Allan Gray Equity comment - Dec 24 - Fund Manager Comment20 Mar 2025
World equity markets finished 2024 close to all-time highs. The MSCI World Index finished up 19%, driven by a strong US equity market that saw the S&P 500 and the Nasdaq up 25% and 26%, respectively. Locally, the FTSE/JSE All Share Index finished the year up 13% in rands and 10% in US dollars.

The Fund returned 11.5% for the 2024 calendar year, lagging the benchmark by 5.1%. This is mainly attributable to some of our large local shares, such as AB InBev, underperforming the SA Inc shares which rallied strongly post the national elections and the formation of the government of national unity (GNU). This is particularly true for economically sensitive shares such as clothing retailers, which performed exceptionally. Similarly, financial shares benefited from failing yields on South African government bonds and returned more than 20%1 for the year.

The SA Inc share prices are discounting a better future, but the recent earnings results were generally still reflective of the poor economy, structural problems and a tough trading environment. It is also probably fair to say that the GNU’s 'unity' has yet to be truly tested. It has been a great period for holders of these domestic assets, and the rand marginally weakened against a strong dollar as well, but the fundamentals will still have to start coming through to justify some of the price moves.

From what we can gather, it is interesting that much of the buying was by local fund managers rotating out of dual-listed multinationals into SA Inc shares. This means there could still be a further leg-up in the rally if foreign investors return to buy SA equities in size. Given the large price moves, we have been trimming some positions into price strength, where appropriate.

It was, however, somewhat pleasing to see the market recognise the value of some of the assets in two of our smaller holdings with the successful listing of Pick n Pay’s subsidiary Boxer Retail and a bid by a private equity firm for Super Group’s listed Australia fleet management business, SG Fleet. If successful, it will allow Super Group to pay out a significant portion of its market cap back to shareholders.

One of the trends we are monitoring closely for potential opportunities for both the local and offshore portions of the Fund is the continued disappointing economic data emanating out of China. Many Chinese-related shares have been relatively weak despite several announcements made by the Chinese government to boost confidence and the economy. Transitioning from investment-led growth to growth led by consumption is proving to be difficult.

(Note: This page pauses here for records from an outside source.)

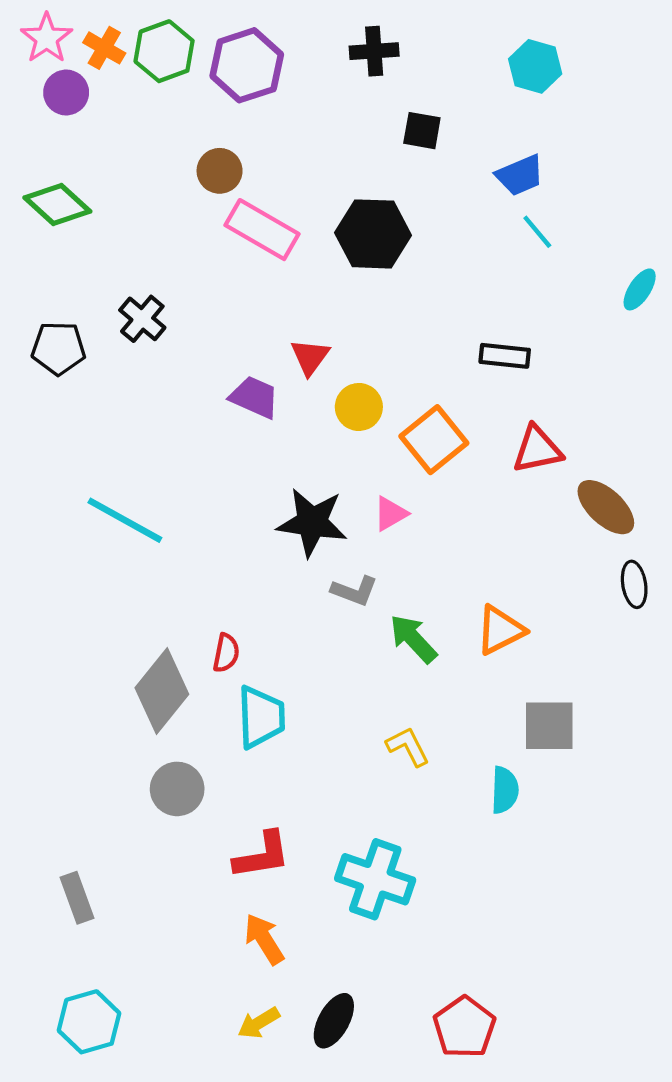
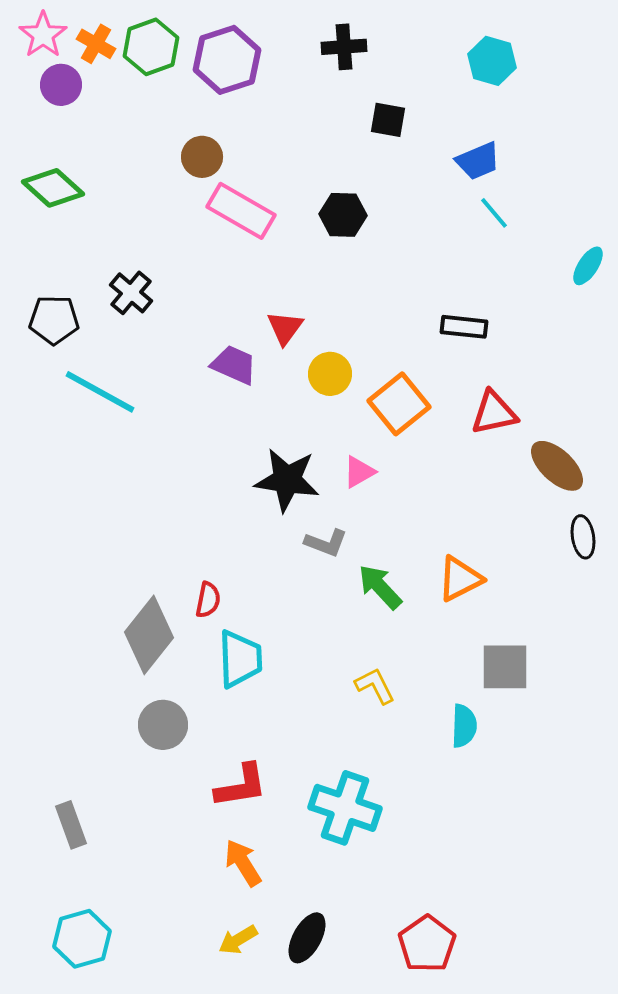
black hexagon: (373, 234) -> (343, 215), size x0.7
cyan line: (125, 520) -> (100, 392), moved

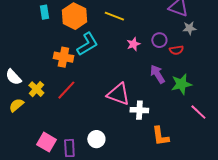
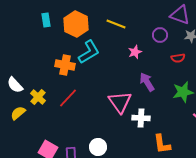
purple circle: (159, 40) -> (160, 35), moved
purple arrow: (157, 74) -> (147, 82), moved
pink triangle: (118, 94) -> (120, 102), turned 35

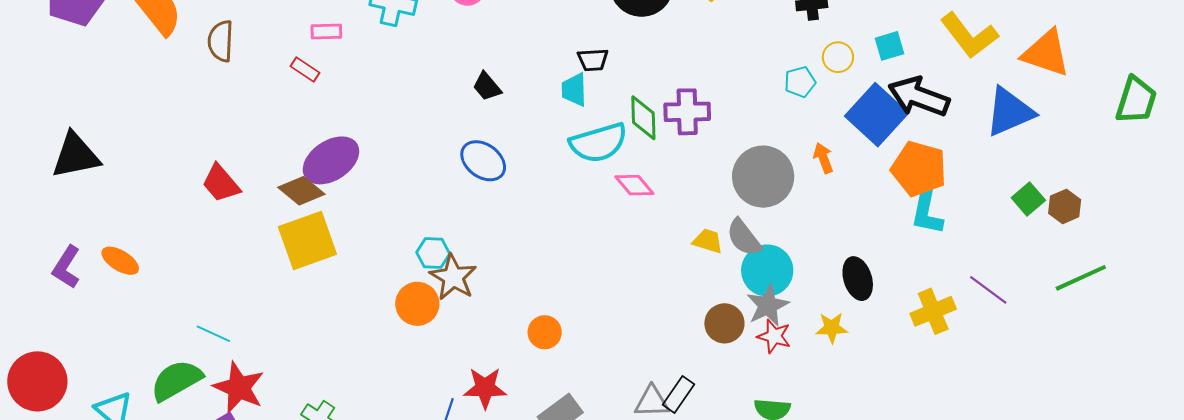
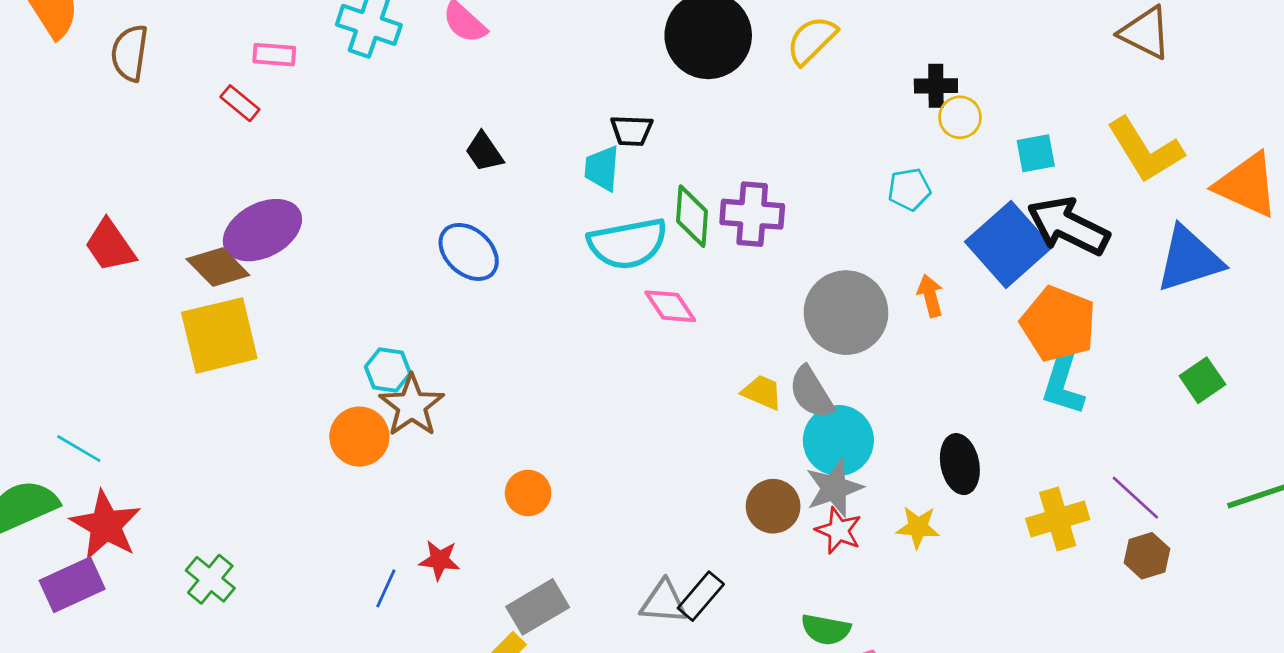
yellow circle: (838, 57) -> (960, 117), moved
brown hexagon: (1065, 206) -> (1147, 556), moved
red star: (485, 388) -> (439, 560), size x0.7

The Fund has 43% invested directly offshore in a mix of Orbis funds and positions managed directly by the South African investment team. The offshore portion of the Fund looks very different from the world index and many of our competitors. We remain underweight the US market and mega-cap tech with our only current exposure being Alphabet.

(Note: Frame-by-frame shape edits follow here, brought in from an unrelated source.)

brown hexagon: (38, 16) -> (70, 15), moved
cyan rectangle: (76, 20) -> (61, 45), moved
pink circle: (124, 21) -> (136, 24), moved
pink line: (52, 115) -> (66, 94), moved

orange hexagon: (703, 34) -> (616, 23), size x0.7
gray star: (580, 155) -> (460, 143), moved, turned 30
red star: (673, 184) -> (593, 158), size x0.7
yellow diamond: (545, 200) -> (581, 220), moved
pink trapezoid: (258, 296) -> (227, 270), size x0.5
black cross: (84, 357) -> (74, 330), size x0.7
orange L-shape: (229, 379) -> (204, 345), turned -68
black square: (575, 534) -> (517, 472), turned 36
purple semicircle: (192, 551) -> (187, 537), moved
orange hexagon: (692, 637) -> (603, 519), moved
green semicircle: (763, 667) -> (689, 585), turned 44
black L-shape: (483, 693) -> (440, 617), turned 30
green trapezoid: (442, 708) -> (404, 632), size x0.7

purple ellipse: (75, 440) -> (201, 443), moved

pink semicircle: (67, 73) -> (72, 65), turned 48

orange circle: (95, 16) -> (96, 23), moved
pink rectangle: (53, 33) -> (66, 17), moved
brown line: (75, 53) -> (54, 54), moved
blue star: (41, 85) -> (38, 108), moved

While much of the rally has been driven by excitement over the amazing progress in artificial intelligence (AI), we believe you can get exposure to businesses that can benefit from AI, such as Booking Holdings and Interactive Brokers, whose business models are very much tech based.

We would not be surprised to see some kind of consolidation in markets after the large price moves in the indices, but there are many shares that have not participated in the up move, which we can hopefully take advantage of in the Fund. During the quarter, the Fund purchased AB InBev and Aspen and sold British American Tobacco and OUTsurance.